== DATA FOR THIS TASK ==
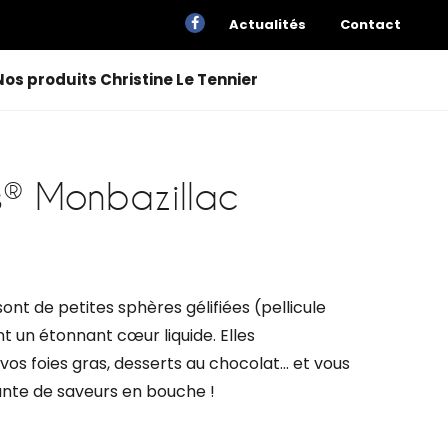
Actualités
Contact
Nos produits Christine Le Tennier
s® Monbazillac
ont de petites sphères gélifiées (pellicule
nt un étonnant cœur liquide. Elles
os foies gras, desserts au chocolat… et vous
nte de saveurs en bouche !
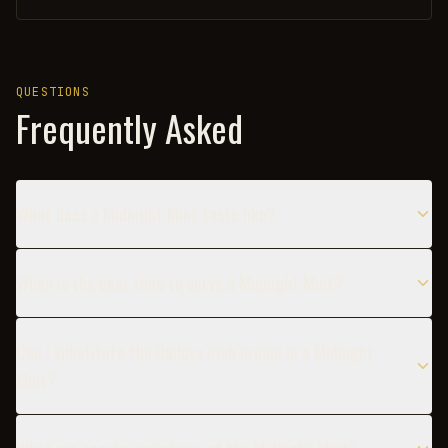
QUESTIONS
Frequently Asked
What does a Midnight Mint taste like?
When is the best time to serve a Midnight Mint?
Can I substitute the Baileys irish cream in a Midnight
Mint?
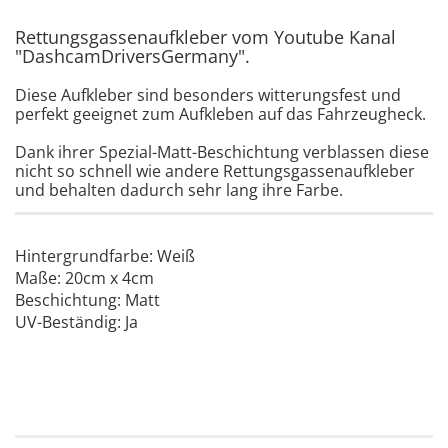
Rettungsgassenaufkleber vom Youtube Kanal
"DashcamDriversGermany".
Diese Aufkleber sind besonders witterungsfest und
perfekt geeignet zum Aufkleben auf das Fahrzeugheck.
Dank ihrer Spezial-Matt-Beschichtung verblassen diese
nicht so schnell wie andere Rettungsgassenaufkleber
und behalten dadurch sehr lang ihre Farbe.
Hintergrundfarbe: Weiß
Maße: 20cm x 4cm
Beschichtung: Matt
UV-Beständig: Ja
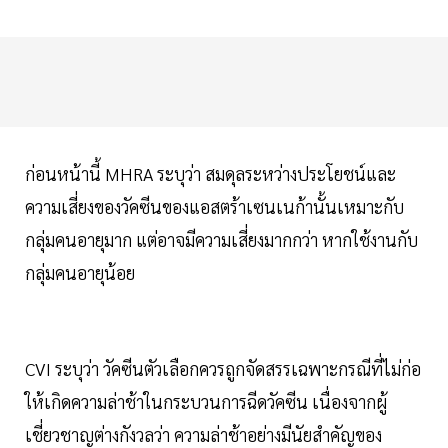
ก่อนหน้านี้ MHRA ระบุว่า สมดุลระหว่างประโยชน์และ
ความเสี่ยงของวัคซีนของแอสตร้าเซนเนก้านั้นเหมาะกับ
กลุ่มคนอายุมาก แต่อาจมีความเสี่ยงมากกว่า หากใช้งานกับ
กลุ่มคนอายุน้อย
CVI ระบุว่า วัคซีนตัวเลือกควรถูกจัดสรรเฉพาะกรณีที่ไม่ก่อ
ให้เกิดความล่าช้าในกระบวนการฉีดวัคซีน เนื่องจากผู้
เชี่ยวชาญต่างกังวลว่า ความล่าช้าอย่างมีนัยสำคัญของ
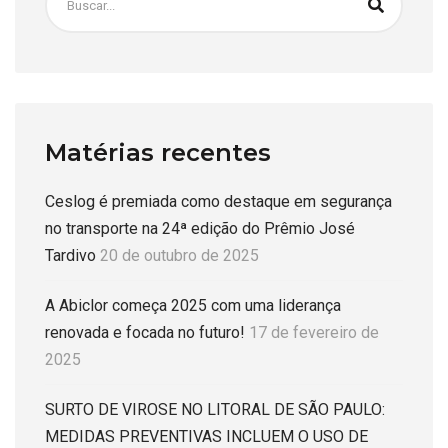
Matérias recentes
Ceslog é premiada como destaque em segurança
no transporte na 24ª edição do Prêmio José
Tardivo
20 de outubro de 2025
A Abiclor começa 2025 com uma liderança
renovada e focada no futuro!
17 de fevereiro de
2025
SURTO DE VIROSE NO LITORAL DE SÃO PAULO:
MEDIDAS PREVENTIVAS INCLUEM O USO DE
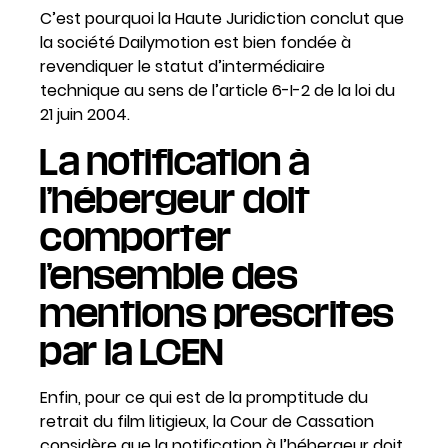
C’est pourquoi la Haute Juridiction conclut que
la société Dailymotion est bien fondée à
revendiquer le statut d’intermédiaire
technique au sens de l’article 6-I-2 de la loi du
21 juin 2004.
La notification à
l’hébergeur doit
comporter
l’ensemble des
mentions prescrites
par la LCEN
Enfin, pour ce qui est de la promptitude du
retrait du film litigieux, la Cour de Cassation
considère que la notification à l’hébergeur doit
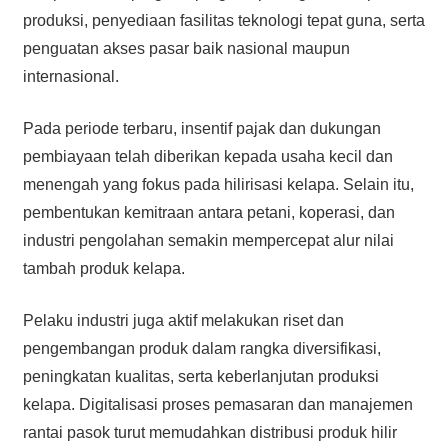
produksi, penyediaan fasilitas teknologi tepat guna, serta
penguatan akses pasar baik nasional maupun
internasional.
Pada periode terbaru, insentif pajak dan dukungan
pembiayaan telah diberikan kepada usaha kecil dan
menengah yang fokus pada hilirisasi kelapa. Selain itu,
pembentukan kemitraan antara petani, koperasi, dan
industri pengolahan semakin mempercepat alur nilai
tambah produk kelapa.
Pelaku industri juga aktif melakukan riset dan
pengembangan produk dalam rangka diversifikasi,
peningkatan kualitas, serta keberlanjutan produksi
kelapa. Digitalisasi proses pemasaran dan manajemen
rantai pasok turut memudahkan distribusi produk hilir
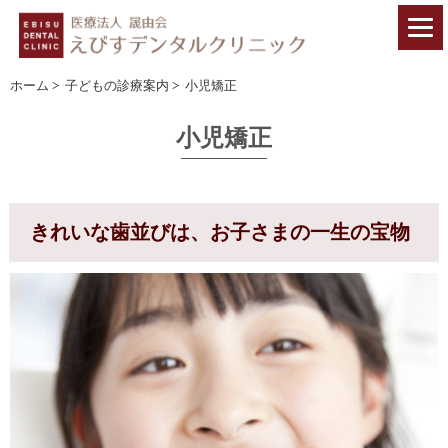
ホーム
>
子どもの診療案内
>
小児矯正
小児矯正
きれいな歯並びは、お子さまの一生の宝物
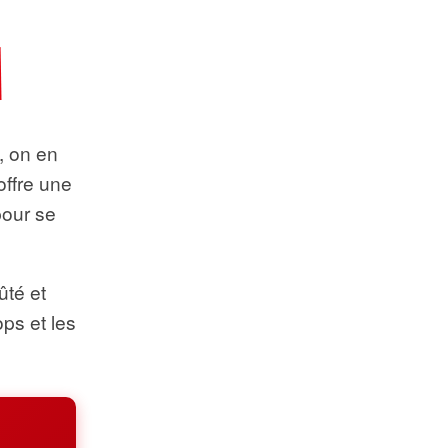
t, on en
offre une
pour se
ûté et
ops et les
.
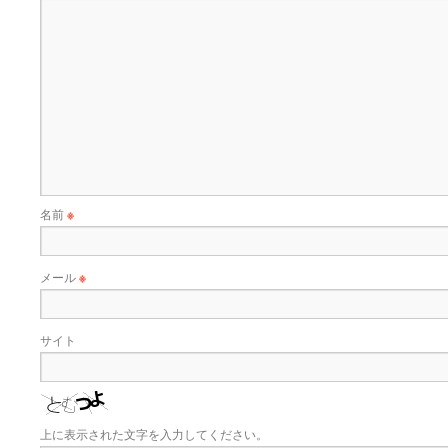
名前
※
メール
※
サイト
上に表示された文字を入力してください。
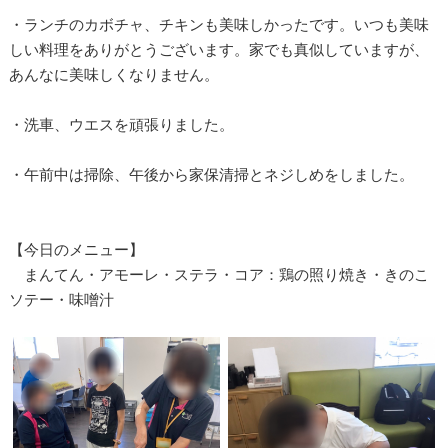
・ランチのカボチャ、チキンも美味しかったです。いつも美味
しい料理をありがとうございます。家でも真似していますが、
あんなに美味しくなりません。
・洗車、ウエスを頑張りました。
・午前中は掃除、午後から家保清掃とネジしめをしました。
【今日のメニュー】
まんてん・アモーレ・ステラ・コア：鶏の照り焼き・きのこ
ソテー・味噌汁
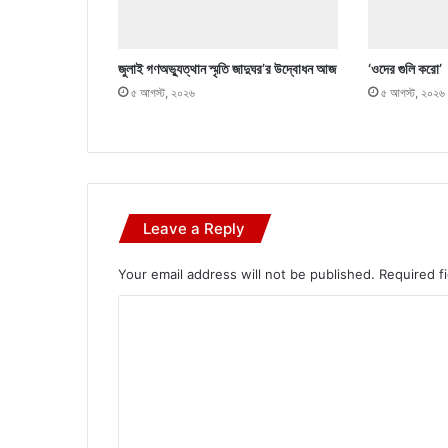
জুলাই গণঅভ্যুত্থান স্মৃতি জাদুঘর’র উদ্বোধন আজ
‘ওদের গুলি করো’
৫ আগস্ট, ২০২৬
৫ আগস্ট, ২০২৬
Leave a Reply
Your email address will not be published.
Required f
C
o
m
m
e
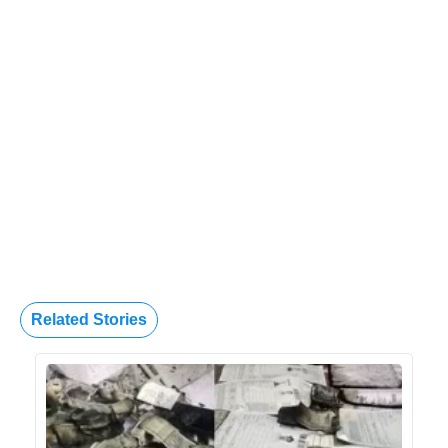
Related Stories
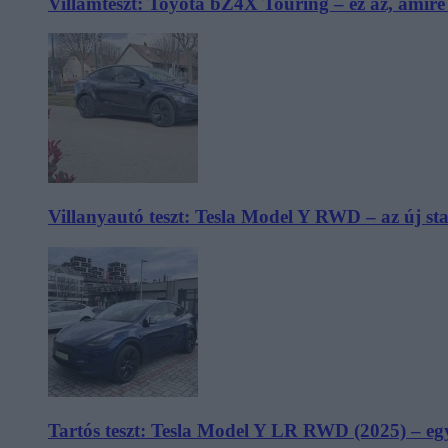
Villámteszt: Toyota bZ4X Touring – ez az, amir
Villanyautó teszt: Tesla Model Y RWD – az új s
Tartós teszt: Tesla Model Y LR RWD (2025) – egy 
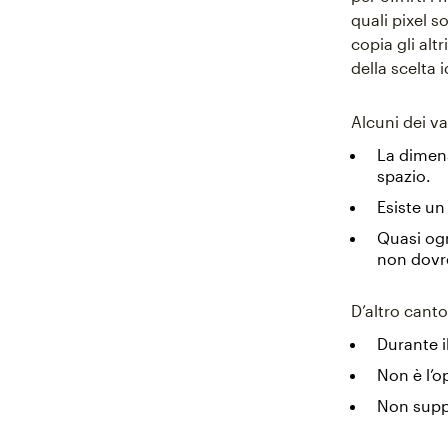
quali pixel s
copia gli alt
della scelta 
Alcuni dei v
La dimens
spazio.
Esiste un
Quasi ogn
non dovre
D’altro cant
Durante i
Non è l’o
Non suppo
===
**YOUR TASK:** Restate the data word for word from its first line through the line with "retrait du film", leaving out any picture along the way.

**ANSWER TO THE EXERCISE:**
Actualités
Contact
Nos produits Christine Le Tennier
s® Monbazillac
ont de petites sphères gélifiées (pellicule
nt un étonnant cœur liquide. Elles
os foies gras, desserts au chocolat… et vous
nte de saveurs en bouche !
QUESTIONS
Frequently Asked
What does a Midnight Mint taste like?
When is the best time to serve a Midnight Mint?
Can I substitute the Baileys irish cream in a Midnight
Mint?
Rettungsgassenaufkleber vom Youtube Kanal
"DashcamDriversGermany".
Diese Aufkleber sind besonders witterungsfest und
perfekt geeignet zum Aufkleben auf das Fahrzeugheck.
Dank ihrer Spezial-Matt-Beschichtung verblassen diese
nicht so schnell wie andere Rettungsgassenaufkleber
und behalten dadurch sehr lang ihre Farbe.
Hintergrundfarbe: Weiß
Maße: 20cm x 4cm
Beschichtung: Matt
UV-Beständig: Ja
ก่อนหน้านี้ MHRA ระบุว่า สมดุลระหว่างประโยชน์และ
ความเสี่ยงของวัคซีนของแอสตร้าเซนเนก้านั้นเหมาะกับ
กลุ่มคนอายุมาก แต่อาจมีความเสี่ยงมากกว่า หากใช้งานกับ
กลุ่มคนอายุน้อย
CVI ระบุว่า วัคซีนตัวเลือกควรถูกจัดสรรเฉพาะกรณีที่ไม่ก่อ
ให้เกิดความล่าช้าในกระบวนการฉีดวัคซีน เนื่องจากผู้
เชี่ยวชาญต่างกังวลว่า ความล่าช้าอย่างมีนัยสำคัญของ
Matérias recentes
Ceslog é premiada como destaque em segurança
no transporte na 24ª edição do Prêmio José
Tardivo
20 de outubro de 2025
A Abiclor começa 2025 com uma liderança
renovada e focada no futuro!
17 de fevereiro de
2025
SURTO DE VIROSE NO LITORAL DE SÃO PAULO:
MEDIDAS PREVENTIVAS INCLUEM O USO DE
C’est pourquoi la Haute Juridiction conclut que
la société Dailymotion est bien fondée à
revendiquer le statut d’intermédiaire
technique au sens de l’article 6-I-2 de la loi du
21 juin 2004.
La notification à
l’hébergeur doit
comporter
l’ensemble des
mentions prescrites
par la LCEN
Enfin, pour ce qui est de la promptitude du
retrait du film litigieux, la Cour de Cassation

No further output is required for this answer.